Bu son iki bayramdır siz dostlarıma inancım çok arttı. Anladım ki inandığınız, sizi bir bütün halinde tutan her şeyde partili olmayı, ondan bundan demeyi, onun adamı bunu dayısı demeyi unutup “bir olabiliyorsunuz”. Ben neredeyse on aydır bilfiil sizin içinizdeyim ve ilk kez size olan inancım, bu derece büyük oldu. “İyi ki Ödemiş’te yaşıyorum” dedirttiniz bana valla…

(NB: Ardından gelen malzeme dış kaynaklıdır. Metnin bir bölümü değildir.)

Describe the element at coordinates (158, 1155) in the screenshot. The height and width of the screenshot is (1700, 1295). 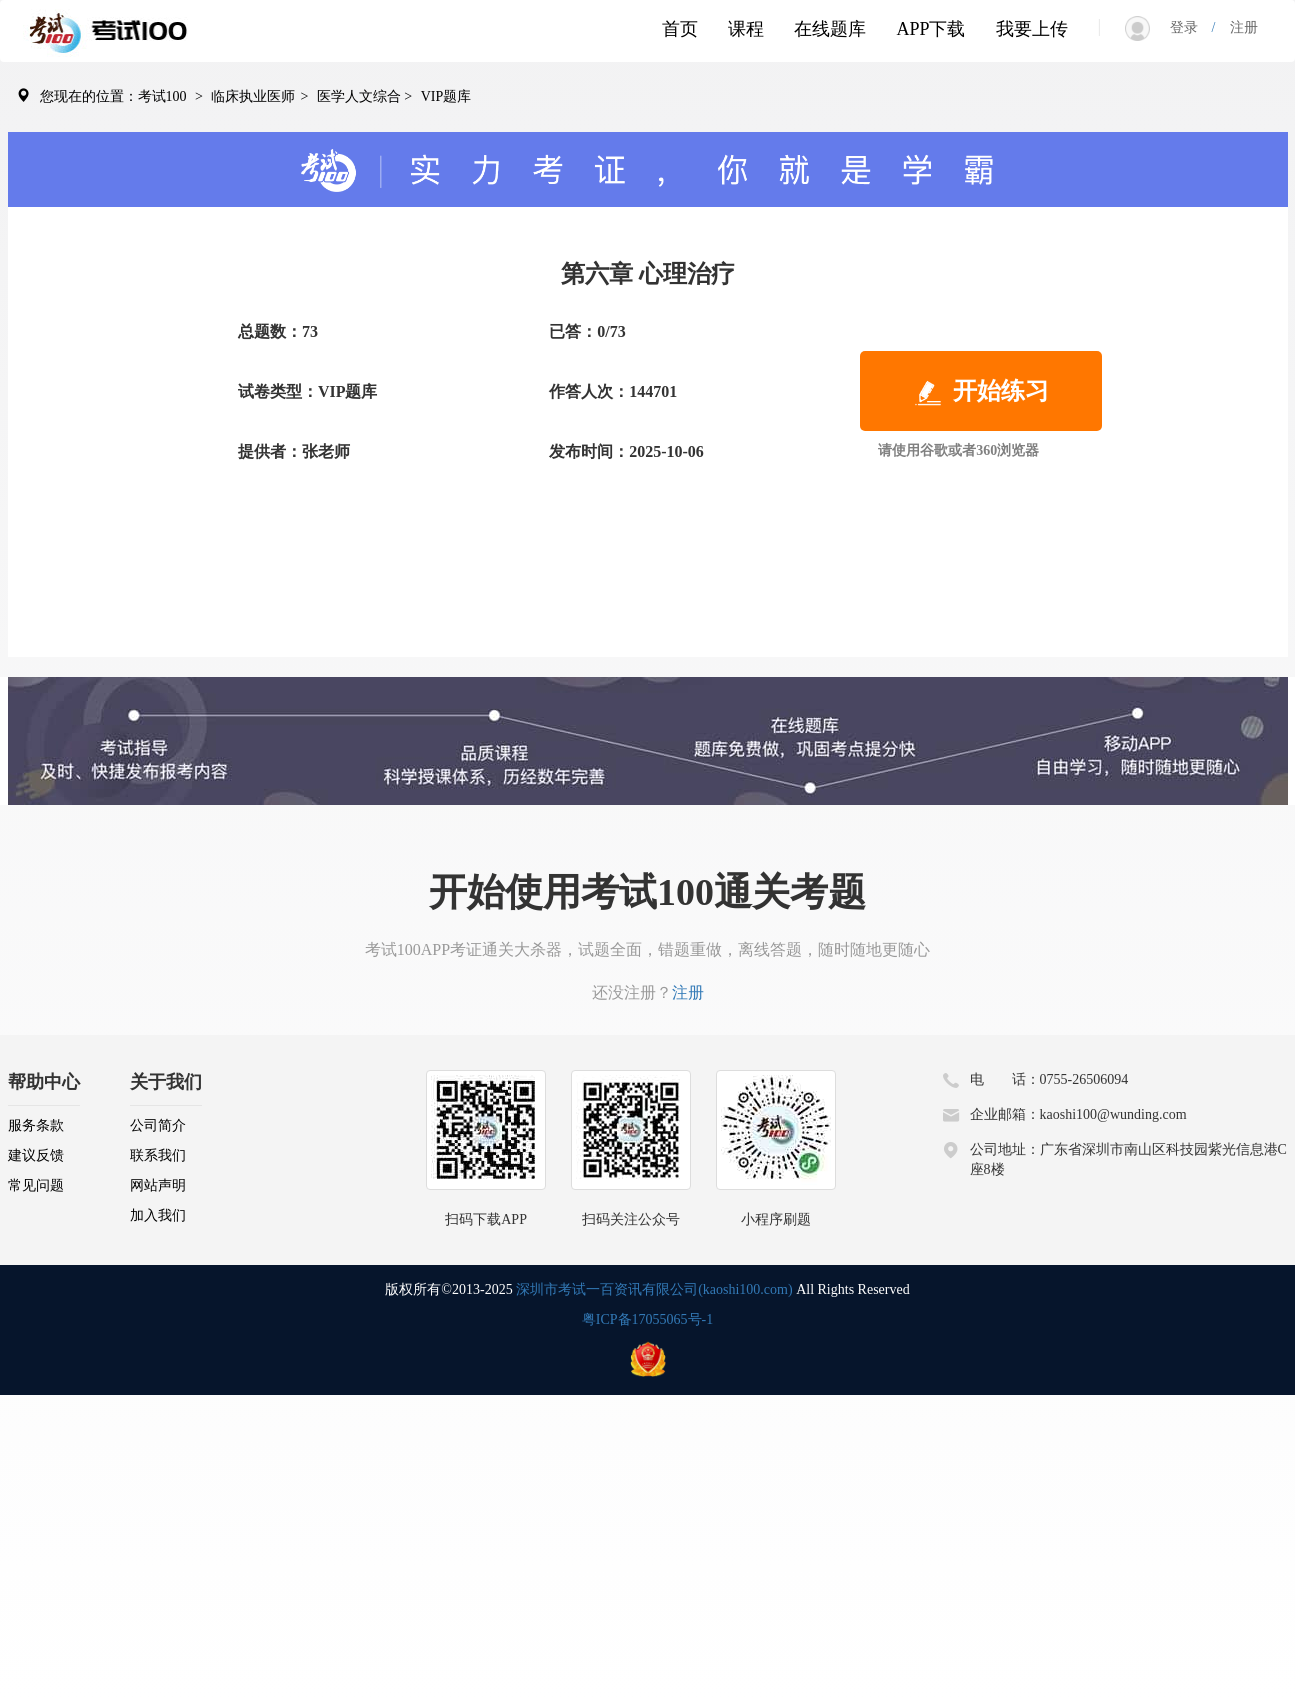
I see `联系我们` at that location.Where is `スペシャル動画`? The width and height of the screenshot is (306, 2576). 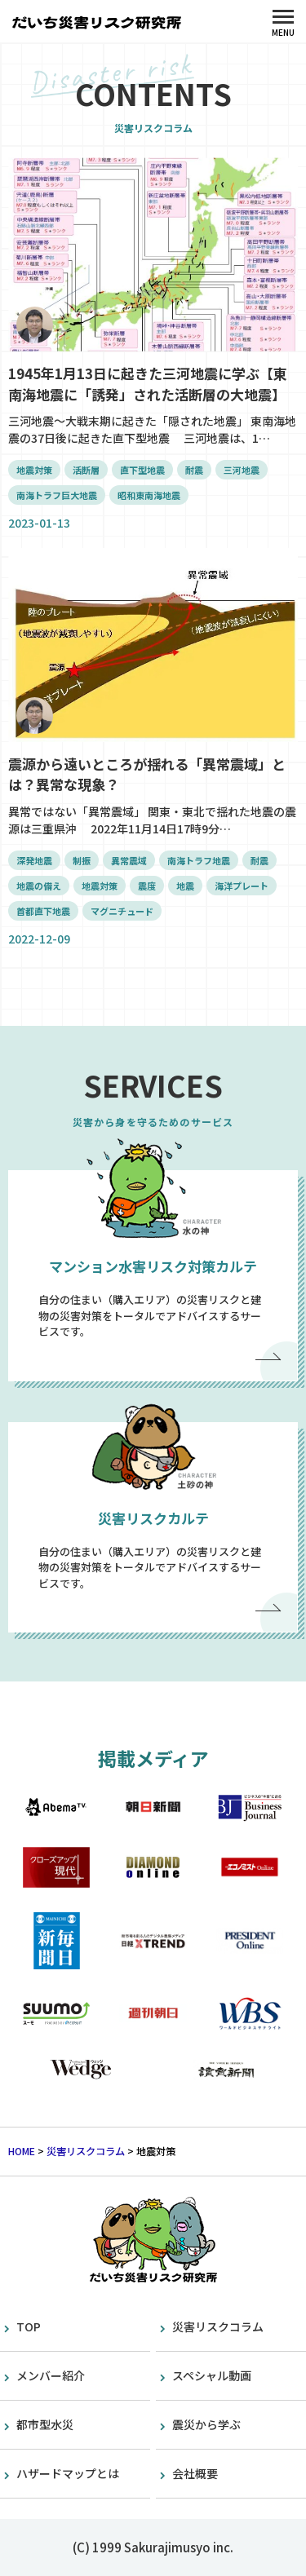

Sevgili Ödemişli dostlarım, son bir duruma daha değinmek istiyorum. Hazır yine bir olmaktan bahsetmişken esnafımız arasında çok zor durumda olanlarımız var. Lütfen küçük esnaftan alışveriş yapınız. Yüzü düşen, yüreği sıkışanlar, size söylemese bile yıllardır aynı sokakları paylaştıklarınıza bir bakınız. Değişimi, bazen çaresizliği olabiliyor insanın. Yardım edelim. Onu incitmeden ve yüzüne vurmadan.

Biz, “Bir elin verdiğini diğer elin görmemesi gereken” bir toplumun kırıntılarıyız. Modern yaşam denilen ve duyguların yok edildiği bir dönem yaşıyor olsak da biz helal süt emmiş ve zamanında insani değerlerle yoğrulmuş çocuklardık. Bunu hatırlamamız bile yeter!

Bugünlük de bu kadar, yarın görüşmek üzere.